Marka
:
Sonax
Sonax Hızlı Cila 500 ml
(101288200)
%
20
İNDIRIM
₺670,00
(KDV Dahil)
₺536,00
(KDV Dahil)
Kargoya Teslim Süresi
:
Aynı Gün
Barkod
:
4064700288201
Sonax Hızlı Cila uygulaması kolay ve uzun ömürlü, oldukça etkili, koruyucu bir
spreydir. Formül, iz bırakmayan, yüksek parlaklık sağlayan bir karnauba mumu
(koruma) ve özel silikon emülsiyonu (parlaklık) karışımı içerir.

--*--

◆ **Your task**: Across the listing, how many lines contain "Cila"? State the number and nothing else.

◆ **Reply**: 2